C'est à la période de la glaciation (80 000 ans avant J.-C.) que l’Homo sapiens commence à se vêtir des peaux de ses proies. Entre 10 000 et 3 000 ans avant J.-C., il invente la technique du filage et donne naissance au textile. Il faut ensuite attendre le début du XIXe siècle pour que le lyonnais Joseph-Marie Jacquard invente le métier à tisser semi-automatique. Dans les années 1950, des matériaux aux propriétés innovantes font leur apparition, comme le polyester et l’acrylique, infroissables et facilement lavables, suivis dans les années 1980 par les fibres polylactiques, biocompatibles, biorésorbables et donc biodégradables.

Qui est bête ? Qui est intelligent ? Il existe un critère pour qualifier un textile de « smart » : il doit avoir une composition lui permettant de réagir à une stimulation externe afin de produire un effet particulier. C’est donc un vêtement qui sert à mincir, à se connecter, se soigner, à capter les battements du cœur ou encore à produire de l’électricité.
Début 2000, la miniaturisation de l’électronique a permis l’intégration de puces dans les vêtements, capables de capter le rythme cardiaque, l’activité cérébrale ou de compter le nombre de kilomètres effectués. Ces outils, notamment appréciés par les sportifs, sont désormais reliés aux smartphones ou aux ordinateurs.

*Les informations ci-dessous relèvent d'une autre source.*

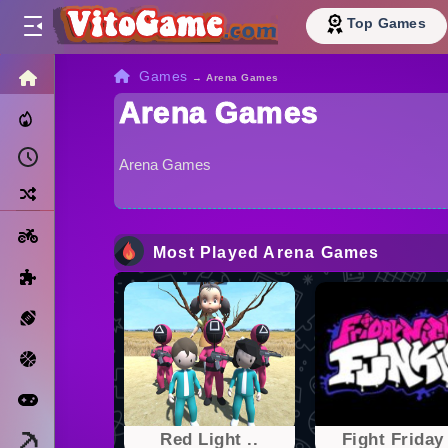
Top Games
HOME
Games
→
Arena Games
Arena Games
Trending Now
Recently Played
Arena Games
Random
Motorcycle
Most Played Arena Games
Puzzle
Sports
Basketball
Arcade
Minecraft
Red Light ..
Fight Friday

Les capteurs ne sont même plus totalement indispensables : certaines fibres détectent divers paramètres comme l’humidité ou la température. Tour d’horizon de nos futures secondes peaux.

LE RÈGNE DES CAPTEURS
Les vêtements intelligents munis de capteurs sont les plus connus du grand public, adoptés notamment par les sportifs. Ils sont conçus sur le principe des objets connectés : les tenues de sport sont pourvues de capteurs intégrés dans le tissu mesurant le rythme cardiaque, la fréquence respiratoire, la température corporelle, les calories brûlées, etc. Une fois les données physiologiques recueillies, elles sont acheminées vers un ordinateur,
une tablette ou un smartphone pour être visualisées en temps réel ou sauvegardées.

LA BIOCOUTURE, RETOUR AUX SOURCES
Une chercheuse londonienne a développé une technique innovante pour produire des fibres de cellulose à partir de bactéries et de levures. Résultat : un matériau biodégradable et résistant, qui ouvre des perspectives écologiques pour l’industrie de la mode, à ce jour très polluante, et pourrait représenter une alternative aux matières premières actuellement utilisées. Le processus ne nécessite aucune électricité et le tissu réalisé est entièrement biodégradable.

BYE BYE MACHINE À LAVER
Des chercheurs australiens affirment avoir trouvé une solution pour que les vêtements se nettoient spontanément, sans eau ni lessive, mais avec un peu de lumière. Beaucoup plus écologique que de faire la lessive, ce procédé est surtout économique. Placés sous une ampoule ou au soleil, ces textiles améliorés n’ont besoin que de six minutes pour s’autonettoyer.

LE VÊTEMENT PIÉZO-ÉLECTRIQUE
Un groupe d’étudiants de l’université de Nantes a créé la start-up Lightmove qui développe des vêtements intelligents pouvant produire de l’électricité grâce aux mouvements du corps. En 2008 déjà, deux chercheurs américains avaient associé de minuscules générateurs de courant aux fibres d’un vêtement, ouvrant la voie à la fabrication de tee-shirts producteurs d’électricité, grâce à des nanofils mêlés aux fibres textiles. Ces fibres high-tech pourraient, par exemple, être incorporées à celles de rideaux ou de toiles de tente afin de transformer l’énergie du vent ou des vibrations sonores en courant électrique.

LA TELEASSISTANCE PAR LE VETEMENT
La géolocalisation des personnes grâce à leur vêtement connecté est un autre domaine de développement envisagé, que ce soit pour les enfants ou les personnes âgées. Des capteurs pourraient non seulement localiser quelqu’un, mais aussi indiquer la position de son corps ou ses mouvements, ce qui permettrait par exemple d’envoyer automatiquement une alerte en cas d’immobilité suspecte.